[Greylist-users] greylist lib in C? + several Q's

Wed Sep 1 04:46:18 PDT 2004

> "William Blunn" <bill--greylist at blunn.org> replies, to Graham Toal:
>>> Do you decide
>>> to either pass the mail or not, for all users, or do you
>>> reject all recipients except one
>>
>> Again, if you do it at RCPT time, you can return results for each
>> recipient.
>>
>> If you do it somewhere else, you need some way of combining the
>> greylisting results for all the recipients.  This is an implementation
>> decision.
>>
>> The algorithm I used was to take the "most rejectional" result out of
>> all the results for all of the recipients.  The possible greylisting
>> results for each recipient are:
>>
>>   0 ACCEPT
>>   1 TEMPREJECT
>>   2 REJECT
>>
>> Then take the maximum value reached for this messsage, and that is the
>> result for the message.
> 
> So if the email is to be (permanently) rejected for one of the
> recipients, and accepted for others, you'd issue a reject after the
> DATA phase?  I hope you don't allow random users to blacklist senders,
> then.

I think we have a shortcoming of understanding.

The only time REJECT is returned is when one of the triples appears with
a BLACK entry in the database.  These can only ever be added manually.

In the normal scheme of things, you could never even get a REJECT
response.

IF a sender sent a message to multiple recipients, where ONE of those
recipients matches a *manual* BLACKlist entry, then yes, the message
would be rejected for *all* recipients.  But you would only ever put in
a BLACKlist entry when you knew that mail for that recipient was
definitely spam.

I have seen cases like these where the spammer sends mail to multiple
recipients at my domain, including one to a spambait address.  By
BLACKlisting the spambait address, you would get to reject the messages
for all the other recipients as well - great!

However *all* of the above is academic because sending TEMPREJECT after
DATA for non-null senders is well-known as a broken technique.  (Some
MTAs ignore TEMPREJECT after DATA.  You should TEMPREJECT at RCPT time.)

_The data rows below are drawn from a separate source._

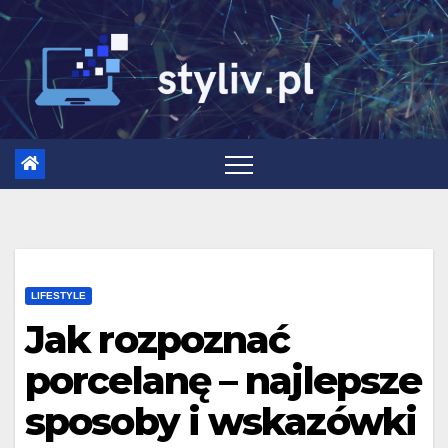
Skip
to
content
LIFESTYLE
Jak rozpoznać
porcelanę – najlepsze
sposoby i wskazówki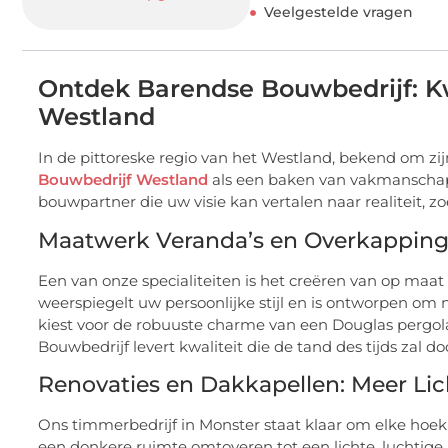
Veelgestelde vragen
Ontdek Barendse Bouwbedrijf: Kw
Westland
In de pittoreske regio van het Westland, bekend om z
Bouwbedrijf Westland
als een baken van vakmanschap
bouwpartner die uw visie kan vertalen naar realiteit, 
Maatwerk Veranda’s en Overkapping
Een van onze specialiteiten is het creëren van op ma
weerspiegelt uw persoonlijke stijl en is ontworpen om 
kiest voor de robuuste charme van een Douglas pergola
Bouwbedrijf levert kwaliteit die de tand des tijds zal do
Renovaties en Dakkapellen: Meer Li
Ons timmerbedrijf in Monster staat klaar om elke hoe
een donkere ruimte omtoveren tot een lichte, luchtige 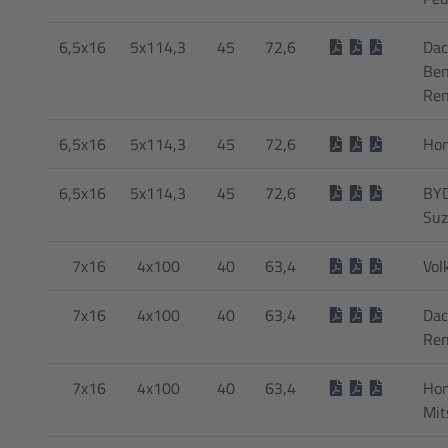
6,5x16
5x114,3
45
72,6
Dac
Ben
Ren
6,5x16
5x114,3
45
72,6
Hon
6,5x16
5x114,3
45
72,6
BYD
Suz
7x16
4x100
40
63,4
Vol
7x16
4x100
40
63,4
Dac
Ren
7x16
4x100
40
63,4
Hon
Mit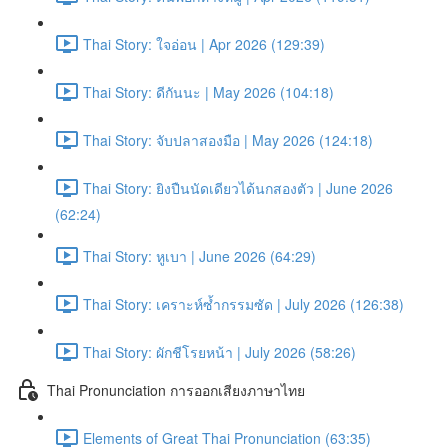
Thai Story: ใจอ่อน | Apr 2026 (129:39)
Thai Story: ดีกันนะ | May 2026 (104:18)
Thai Story: จับปลาสองมือ | May 2026 (124:18)
Thai Story: ยิงปืนนัดเดียวได้นกสองตัว | June 2026
(62:24)
Thai Story: หูเบา | June 2026 (64:29)
Thai Story: เคราะห์ซ้ำกรรมซัด | July 2026 (126:38)
Thai Story: ผักชีโรยหน้า | July 2026 (58:26)
Thai Pronunciation การออกเสียงภาษาไทย
Elements of Great Thai Pronunciation (63:35)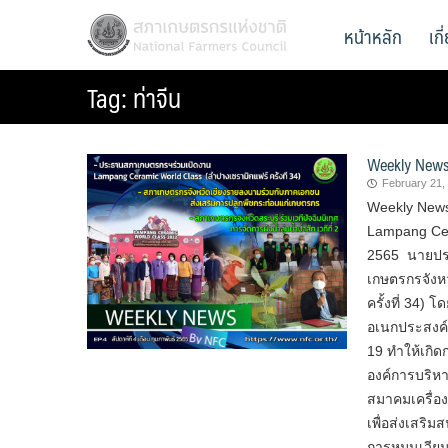
Skip
สภาเกษตรกรแห่งชาติ
หน้าหลัก
เก
National Farmers Council
to
content
Tag:
ท่าจีน
Weekly News ส
February 21,
Weekly News
Lampang Cera
2565 นายปร
เกษตรกรจังห
ครั้งที่ 34)
อเนกประสงค์
19 ทำให้เกิ
องค์การบริห
สมาคมเครื่อ
เพื่อส่งเสริม
การหมุนเวีย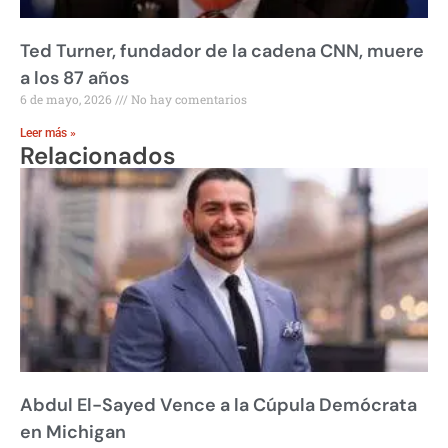
Ted Turner, fundador de la cadena CNN, muere
a los 87 años
6 de mayo, 2026
No hay comentarios
Leer más »
Relacionados
Abdul El-Sayed Vence a la Cúpula Demócrata
en Michigan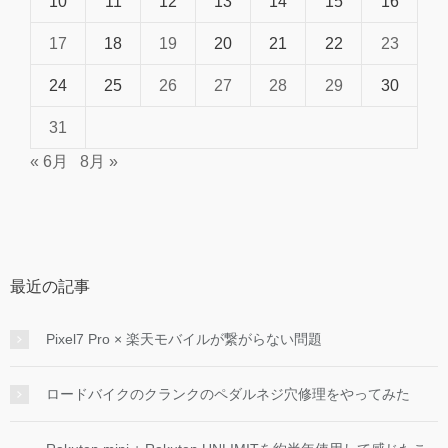
10
11
12
13
14
15
16
17
18
19
20
21
22
23
24
25
26
27
28
29
30
31
« 6月
8月 »
最近の記事
Pixel7 Pro × 楽天モバイルが繋がらない問題
ロードバイクのクランクのペダルネジ穴修理をやってみた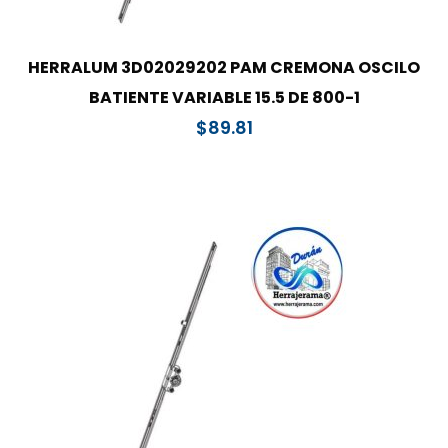
HERRALUM 3D02029202 PAM CREMONA OSCILO
BATIENTE VARIABLE 15.5 DE 800-1
$
89.81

>>> and cause the sender to
>>> send individual copies to each person so you can make the
>>> decision on a per user basis?
>>
>> I am unable to relate your question to my understanding of e-mail
>> delivery.  Re-tries are done by the sender's MTA.  The sender's MTA will
>> track the delivery status for each recipient, so if you accept some and
>> tempreject others, the sending MTA will re-try only the ones which were
>> temprejected.
> 
> ... and won't do so individually.

Not so.

If you TEMPREJECT at RCPT time (the only sensible way of doing it), then
the sending MTA will track the delivery status of each recipient and
future delivery attempts will only include recipients where delivery has
not already been completed.

>>> 2) Is there any danger in *always* doing the temporary
>>> reject after the DATA command is complete?  I know that the
>>> whitepaper suggests doing this only for MAIL FROM:<>
>>> (with some hacks for broken mailers) but for my purposes
>>> I'd rather like to do it that way all the time.  One
>>> reason being I want to store the mail, for QA purposes,
>>> so we can be sure that good mail has not been rejected;
>>
>> You're not rejecting it, you're temporarily rejecting it.
>>
>> Your MTA is *always* entitled to tempreject.  The load average could be
>> too high.  That is what temporary rejection is for.  If the sending MTA
>> doesn't re-try, then that is *their* problem, *you* are golden, *they*
>> don't have a leg to stand on.
> 
> Try explaining that to the people at Yahoo Groups.  Try explaining to
> your users that Yahoo Groups misbehaves, and therefore isn't allowed
> to send them email.
> 
> No, small sites you might be able to get fixed or ignore, but unless
> you've got a lot of leverage, there will be the occasional broken
> large site that you can't fix and can't afford to lose lots of mail
> from.  For the near future, you'll need a whitelist, and it will need
> to be maintained manually, and ideally you'd want to be able to
> monitor traffic for possible updates to the whitelist.  If you don't
> mind losing an occasional message, maybe you can do it with logged IP
> addresses and hostnames; if you're more paranoid than that, you want
> to collect message bodies for at least automated analysis.
> Unfortunately that's not very compatible with tempfailing for some
> recipients and not others.
> 
> I'm somewhat on the paranoid side, but even I'm happy with Evan's
> relaydelay and the risk of the occasional lost message from
> misbehaving sending sites.

We should put in exceptions for large recalcitrant senders.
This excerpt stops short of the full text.